Other potential buyers for TimkenSteel include big players Tenaris (TS) - Get ReportVallourec, U.S. Steel (X) - Get ReportNucor (NUE) - Get Report and Steel Dynamics (STLD) - Get Report, according to Bergner. 

An activist could try to raise pressure for TimkenSteel  to be sold to one of these larger buyers. Thomas Sandell of Sandell Asset Management recently held less than 1% of TMST shares, according to a Feb. 13 securities filing, but it's unclear if the fund would launch any campaign.

APB Financial Group analyst Kim Opiatowski said she doubted that TimkenSteel's board would let an activist drive a sale in the near future due to current low commodities prices. If Ellwood's intentions are to buy TimkenSteel, then today's low price environment is a good time for doing so, she said.

An investor interviewed questioned whether an activist could succeed in driving a deal, adding that strategic operating businesses would be the only ones interested. Private equity firms, this source said, would be unlikely to obtain financing for a deal in light of a Jefferies report citing low EBITDA expectations for the next three quarters.

Any activist attempting a proxy contest to drive a deal might run into technical difficulties: TimkenSteel has staggered director elections, which means an insurgent couldn't take over the board in one fell swoop. Shareholders seeking to call a special meeting, which can expedite a proxy fight, need to have 50% of the outstanding shares, a very high hurdle.

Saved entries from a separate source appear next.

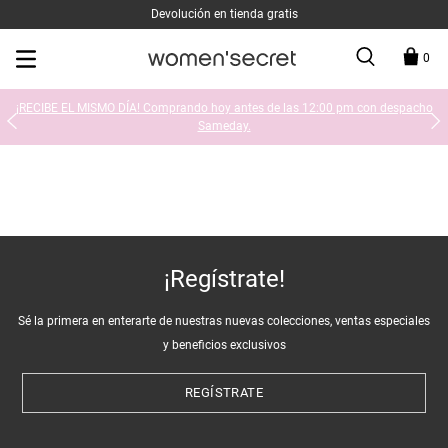
Devolución en tienda gratis
0
¡RECIBE EL MISMO DÍA! Comprando hoy antes de las 12:00 pm con despacho
Sameday.
¡Regístrate!
Sé la primera en enterarte de nuestras nuevas colecciones, ventas especiales
y beneficios exclusivos
REGÍSTRATE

TimkenSteel and Ellwood would represent a formidable force if they teamed up to block an activist campaign. In a director election, the combined 8.55% Ellwood stake and 10.5% Timken family stake would represent a major barrier for an activist seeking the selection of dissident directors.

Ellwood did not return calls but its regulatory filings state that the firm accumulated the shares based on the belief that they were undervalued and represented an attractive investment opportunity.

TimkenSteel said it was not looking to be acquired and declined to comment on the Ellwood investment beyond acknowledging its "long and valued relationship" with the other firm.